→ MATERIAL SHOWN
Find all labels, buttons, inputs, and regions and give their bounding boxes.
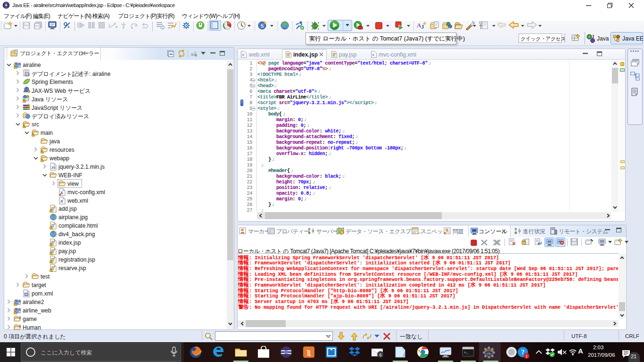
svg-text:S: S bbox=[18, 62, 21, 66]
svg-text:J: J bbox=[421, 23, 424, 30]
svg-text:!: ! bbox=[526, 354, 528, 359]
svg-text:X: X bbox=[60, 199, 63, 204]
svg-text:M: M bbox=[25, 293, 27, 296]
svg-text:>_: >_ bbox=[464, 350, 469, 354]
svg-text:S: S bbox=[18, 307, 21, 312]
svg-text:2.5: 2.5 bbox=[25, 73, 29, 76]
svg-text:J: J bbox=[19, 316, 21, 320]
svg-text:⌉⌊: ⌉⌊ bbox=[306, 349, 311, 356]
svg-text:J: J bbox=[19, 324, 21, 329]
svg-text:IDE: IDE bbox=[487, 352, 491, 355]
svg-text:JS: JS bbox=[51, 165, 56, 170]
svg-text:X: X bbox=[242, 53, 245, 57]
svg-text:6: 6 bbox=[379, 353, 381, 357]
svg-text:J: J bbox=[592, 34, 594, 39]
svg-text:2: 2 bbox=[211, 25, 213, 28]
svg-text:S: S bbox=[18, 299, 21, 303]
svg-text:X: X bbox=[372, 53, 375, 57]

→ THE TASK
Every line above needs to be written out again as it stands. Pictures do not belong in the copy.

→ RESULT BELOW
Find all labels, buttons, inputs, and regions and give their bounding boxes.
svg-text:S: S bbox=[18, 62, 21, 66]
svg-text:J: J bbox=[421, 23, 424, 30]
svg-text:!: ! bbox=[526, 354, 528, 359]
svg-text:X: X bbox=[60, 199, 63, 204]
svg-text:M: M bbox=[25, 293, 27, 296]
svg-text:>_: >_ bbox=[464, 350, 469, 354]
svg-text:S: S bbox=[18, 307, 21, 312]
svg-text:2.5: 2.5 bbox=[25, 73, 29, 76]
svg-text:J: J bbox=[19, 316, 21, 320]
svg-text:⌉⌊: ⌉⌊ bbox=[306, 349, 311, 356]
svg-text:J: J bbox=[19, 324, 21, 329]
svg-text:IDE: IDE bbox=[487, 352, 491, 355]
svg-text:JS: JS bbox=[51, 165, 56, 170]
svg-text:X: X bbox=[242, 53, 245, 57]
svg-text:6: 6 bbox=[379, 353, 381, 357]
svg-text:J: J bbox=[592, 34, 594, 39]
svg-text:2: 2 bbox=[211, 25, 213, 28]
svg-text:S: S bbox=[18, 299, 21, 303]
svg-text:X: X bbox=[372, 53, 375, 57]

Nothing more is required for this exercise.